Regularmaxxing is an attempt to rebuild that loop from scratch, through intention. The question is whether the destination can support it.
If the drinks are $18, every visit stays a decision. The visit never becomes automatic. You can go back fifty times and still be choosing to go rather than just going. The price keeps the friction high enough that the planning never dissolves.
A $7 beer is different. You can be there on a Tuesday with no particular reason. You do not have to explain it to yourself. That is the condition that allows the on-ramp to eventually disappear.
Price alone does not solve it. A $7 beer in a bar where everyone is documenting the night for their Instagram story is still an event. It stops being a casual night at the bar and becomes a content shoot that happens to involve drinking.
The performance pressure that social media introduced does to spontaneity what high prices do to repeatability: it keeps every visit in decision territory. If showing up means being seen, and being seen means being judged, then nothing is ever truly casual. The ambient occasion requires cheap drinks and a room where nobody is performing. Those two things used to come bundled together. They are increasingly hard to find in the same place.
The Loyalty Ouroboros
This is where most of the regularmaxxing coverage misses the point.
The Business Insider piece on the trend quoted loyalty app founders who were excited about formalizing the behavior: rewards programs, recognition technology, systems to track frequency and signal belonging back to the customer. The framing was that becoming a regular is something that can be engineered through the right incentive structure.

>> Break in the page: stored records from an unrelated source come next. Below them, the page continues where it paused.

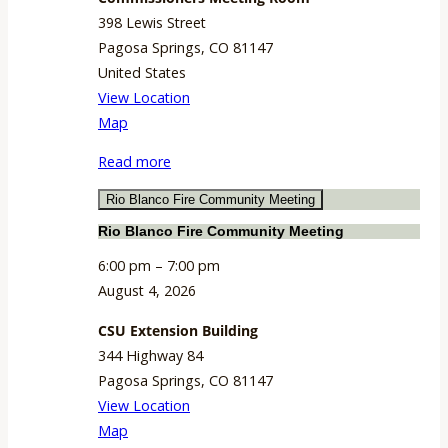
398 Lewis Street
Pagosa Springs
,
CO
81147
United States
View Location
Commissioners
Map
Meeting
Read more
Room
Rio Blanco Fire Community Meeting
Rio Blanco Fire Community Meeting
6:00 pm
–
7:00 pm
August 4, 2026
CSU Extension Building
344 Highway 84
Pagosa Springs
,
CO
81147
View Location
CSU
Map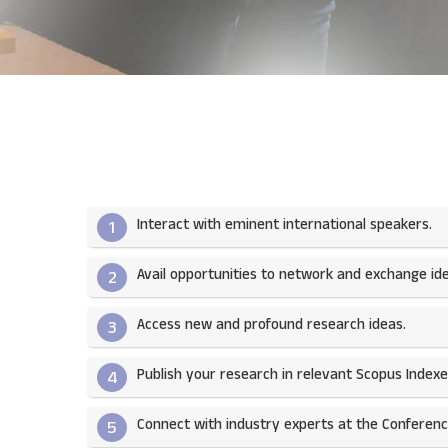
Interact with eminent international speakers.
1
Avail opportunities to network and exchange ide
2
Access new and profound research ideas.
3
Publish your research in relevant Scopus Indexed
4
Connect with industry experts at the Conferenc
5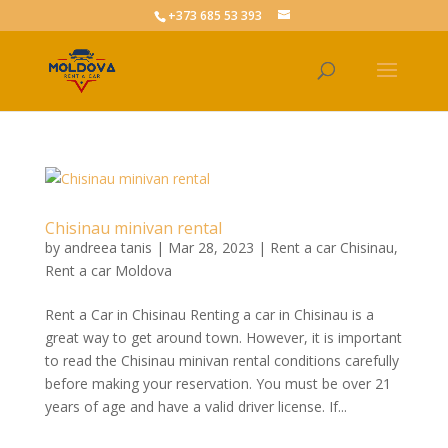
+373 685 53 393
Chisinau minivan rental
by
andreea tanis
|
Mar 28, 2023
|
Rent a car Chisinau
,
Rent a car Moldova
Rent a Car in Chisinau Renting a car in Chisinau is a
great way to get around town. However, it is important
to read the Chisinau minivan rental conditions carefully
before making your reservation. You must be over 21
years of age and have a valid driver license. If...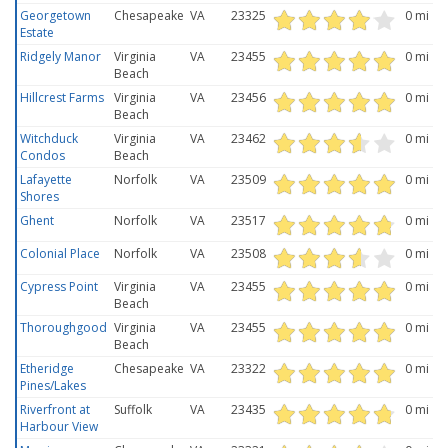
Georgetown
Chesapeake
VA
23325
0 mi
Estate
Ridgely Manor
Virginia
VA
23455
0 mi
Beach
Hillcrest Farms
Virginia
VA
23456
0 mi
Beach
Witchduck
Virginia
VA
23462
0 mi
Condos
Beach
Lafayette
Norfolk
VA
23509
0 mi
Shores
Ghent
Norfolk
VA
23517
0 mi
Colonial Place
Norfolk
VA
23508
0 mi
Cypress Point
Virginia
VA
23455
0 mi
Beach
Thoroughgood
Virginia
VA
23455
0 mi
Beach
Etheridge
Chesapeake
VA
23322
0 mi
Pines/Lakes
Riverfront at
Suffolk
VA
23435
0 mi
Harbour View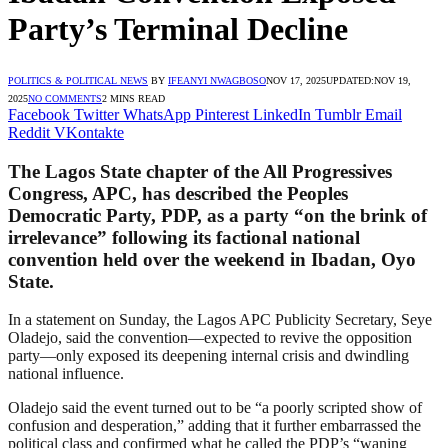
Party’s Terminal Decline
POLITICS & POLITICAL NEWS
BY
IFEANYI NWAGBOSO
NOV 17, 2025
UPDATED:
NOV 19,
2025
NO COMMENTS
2 MINS READ
Facebook
Twitter
WhatsApp
Pinterest
LinkedIn
Tumblr
Email
Reddit
VKontakte
The Lagos State chapter of the All Progressives
Congress, APC, has described the Peoples
Democratic Party, PDP, as a party “on the brink of
irrelevance” following its factional national
convention held over the weekend in Ibadan, Oyo
State.
In a statement on Sunday, the Lagos APC Publicity Secretary, Seye
Oladejo, said the convention—expected to revive the opposition
party—only exposed its deepening internal crisis and dwindling
national influence.
Oladejo said the event turned out to be “a poorly scripted show of
confusion and desperation,” adding that it further embarrassed the
political class and confirmed what he called the PDP’s “waning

It gets the mechanism backwards. A loyalty stamp does not manufacture the feeling of belonging to a place. Belonging accumulates through the weight of low-stakes returns. From going enough times without anyone making it a big deal, including you.
The moment a visit gets rewarded, it stops being ambient and becomes a transaction. The loyalty infrastructure eats the very spontaneity it’s trying to monetize.

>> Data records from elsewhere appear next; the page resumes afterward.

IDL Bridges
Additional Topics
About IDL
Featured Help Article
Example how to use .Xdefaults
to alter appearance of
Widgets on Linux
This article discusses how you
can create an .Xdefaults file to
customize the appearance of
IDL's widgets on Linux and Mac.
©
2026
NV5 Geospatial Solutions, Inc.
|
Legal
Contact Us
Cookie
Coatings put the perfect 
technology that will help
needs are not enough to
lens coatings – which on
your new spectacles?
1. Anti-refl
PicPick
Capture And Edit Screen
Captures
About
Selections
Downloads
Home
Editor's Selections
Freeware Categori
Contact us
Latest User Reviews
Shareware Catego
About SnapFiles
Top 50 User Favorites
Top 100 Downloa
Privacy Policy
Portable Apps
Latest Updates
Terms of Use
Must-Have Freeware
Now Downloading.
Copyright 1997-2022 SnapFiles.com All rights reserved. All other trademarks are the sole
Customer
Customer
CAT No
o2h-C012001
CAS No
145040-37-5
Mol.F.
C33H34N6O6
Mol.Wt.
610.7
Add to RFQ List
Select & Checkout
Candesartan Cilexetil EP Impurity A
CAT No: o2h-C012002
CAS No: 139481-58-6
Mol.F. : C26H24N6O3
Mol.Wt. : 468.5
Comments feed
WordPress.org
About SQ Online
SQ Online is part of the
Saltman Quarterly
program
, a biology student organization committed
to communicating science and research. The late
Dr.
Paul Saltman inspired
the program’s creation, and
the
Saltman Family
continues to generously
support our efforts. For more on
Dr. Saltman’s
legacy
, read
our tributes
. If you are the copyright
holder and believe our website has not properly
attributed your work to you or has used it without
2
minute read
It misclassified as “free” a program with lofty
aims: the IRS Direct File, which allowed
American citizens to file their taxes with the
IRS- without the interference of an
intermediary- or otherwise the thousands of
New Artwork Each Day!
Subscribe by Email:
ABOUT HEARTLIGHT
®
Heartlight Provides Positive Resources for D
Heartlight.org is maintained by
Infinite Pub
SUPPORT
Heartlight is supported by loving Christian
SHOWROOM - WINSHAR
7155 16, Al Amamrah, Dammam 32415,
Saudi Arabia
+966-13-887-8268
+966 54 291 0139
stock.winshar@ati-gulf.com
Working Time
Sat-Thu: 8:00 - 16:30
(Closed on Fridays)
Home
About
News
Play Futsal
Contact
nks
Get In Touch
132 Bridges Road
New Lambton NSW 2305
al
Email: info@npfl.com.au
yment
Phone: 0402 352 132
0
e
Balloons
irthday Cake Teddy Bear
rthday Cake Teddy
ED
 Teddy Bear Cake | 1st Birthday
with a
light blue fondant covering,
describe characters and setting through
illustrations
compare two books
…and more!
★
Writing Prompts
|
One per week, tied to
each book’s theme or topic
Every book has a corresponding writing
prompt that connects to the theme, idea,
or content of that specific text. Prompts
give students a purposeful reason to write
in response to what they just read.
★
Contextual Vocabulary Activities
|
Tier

The places that will actually absorb Gen Z regulars are not going to win because they built a better app. They will win because they are cheap enough and consistent enough that the planning eventually becomes unnecessary. Because the bartender remembers your drink before you have been coming long enough to expect it. You start recognizing faces without trying to and the price is low enough that showing up requires no more justification than a coffee.
An app cannot make you a regular
The Generation That Inherited the Rubble
The instinct is right. The math is hard. You need a bar that is cheap enough to return to without justification, consistent enough that the same people show up, and unpretentious enough that nobody is performing.
That bar exists. There are just a lot fewer of them than there used to be, and the ones that remain are fighting rent, food costs, and a hospitality culture that has spent a decade rewarding spectacle over repetition.
It is easy to mock regularmaxxing (the name does it no favors). But this is not a Gen Z failure. Their version of Cheers is less a corner bar and more a Discord server that never closes, where the regulars are usernames instead of barstools. It is a Gen Z adaptation to conditions they did not create, in a social landscape that has been quietly making casual human connection structurally harder for two decades.
Regularmaxxing works. Finding somewhere it can work is the harder part.